You are viewing a plain text version of this content. The canonical link for it is here.
Posted to issues@calcite.apache.org by "Jess Balint (Jira)" <ji...@apache.org> on 2023/02/07 22:34:01 UTC
[jira] [Closed] (CALCITE-5209) Proper sub-query handling if it is used inside select list and group by
[ https://issues.apache.org/jira/browse/CALCITE-5209?page=com.atlassian.jira.plugin.system.issuetabpanels:all-tabpanel ]
Jess Balint closed CALCITE-5209.
--------------------------------
Resolved in release 1.33.0 (2023-02-06)
> Proper sub-query handling if it is used inside select list and group by
> -----------------------------------------------------------------------
>
> Key: CALCITE-5209
> URL: https://issues.apache.org/jira/browse/CALCITE-5209
> Project: Calcite
> Issue Type: Bug
> Affects Versions: 1.30.0
> Reporter: Ian Bertolacci
> Assignee: Dmitry Sysolyatin
> Priority: Major
> Labels: pull-request-available
> Fix For: 1.33.0
>
> Time Spent: 1.5h
> Remaining Estimate: 0h
>
> SqlRelConverter.getSubQuery uses reference comparing in order to find SubQuery instance.
> But it does not work in case when select list has column which refers to the column inside `GROUP BY` clause.
> For example:
> {code}SELECT deptno IN (1,2) FROM emp.deptno GROUP BY deptno IN (1,2);{code}
> In this case `SqlNode` inside select list and `SqlNode` inside `GROUP BY` are different SqlNode instances. The reference comparing won't work.
> The following bug is a result of this behaviour:
> For these examples assume that:
> - {{`SqlToRelConverter.Config.config().withInSubQueryThreshold(5)`}} has been set.
> - The source table has 4 columns (Column_0 through Column_3)
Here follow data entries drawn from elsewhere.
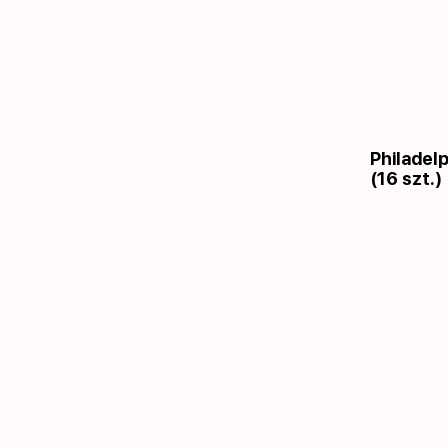
Philadel
(16 szt.)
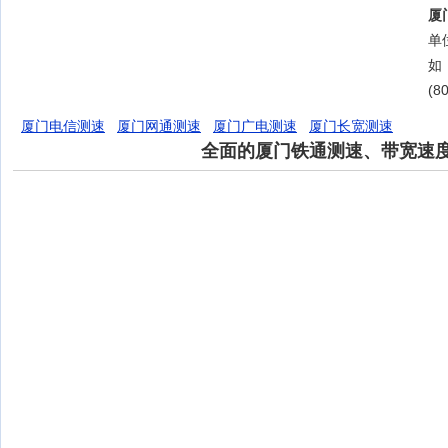
厦
单位
如
(8
厦门电信测速
厦门网通测速
厦门广电测速
厦门长宽测速
全面的厦门铁通测速、带宽速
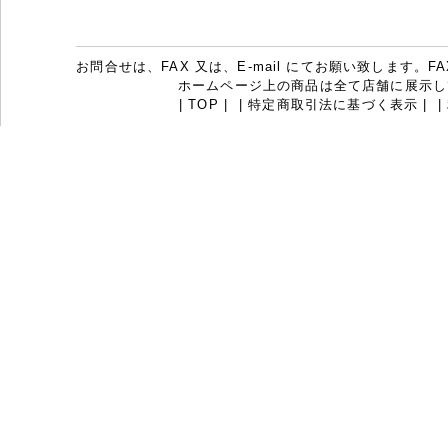
お問合せは、FAX 又は、E-mail にてお願い致します。FAX：07
ホームページ上の商品は全て店舗に展示し
|
TOP
|
|
特定商取引法に基づく表示
|
|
> - Each column is of type BIGINT NOT NULL
> The failing query is:
> {code:java}
> select
> case
> when Column_3 in (1, 2, 3, 4, 5) THEN 1
> else 0
> end
> from T1000
> group by
> case
> when Column_3 in (1, 2, 3, 4, 5) THEN 1
> else 0
> end
> {code}
> The exception is:
> {code:java}
> 3
> java.lang.ArrayIndexOutOfBoundsException: 3
> at com.google.common.collect.RegularImmutableList.get(RegularImmutableList.java:75)
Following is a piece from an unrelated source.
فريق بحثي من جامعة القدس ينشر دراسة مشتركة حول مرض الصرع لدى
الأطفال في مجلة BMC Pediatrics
> at org.apache.calcite.tools.RelBuilder.inferAlias(RelBuilder.java:2163)
> at org.apache.calcite.tools.RelBuilder.project_(RelBuilder.java:1956)
> at org.apache.calcite.tools.RelBuilder.project(RelBuilder.java:1797)
> at org.apache.calcite.tools.RelBuilder.project(RelBuilder.java:1769)
> at org.apache.calcite.tools.RelBuilder.project(RelBuilder.java:1758)
> at org.apache.calcite.sql2rel.SqlToRelConverter$Blackboard.register(SqlToRelConverter.java:4680)
> at org.apache.calcite.sql2rel.SqlToRelConverter.substituteSubQuery(SqlToRelConverter.java:1268)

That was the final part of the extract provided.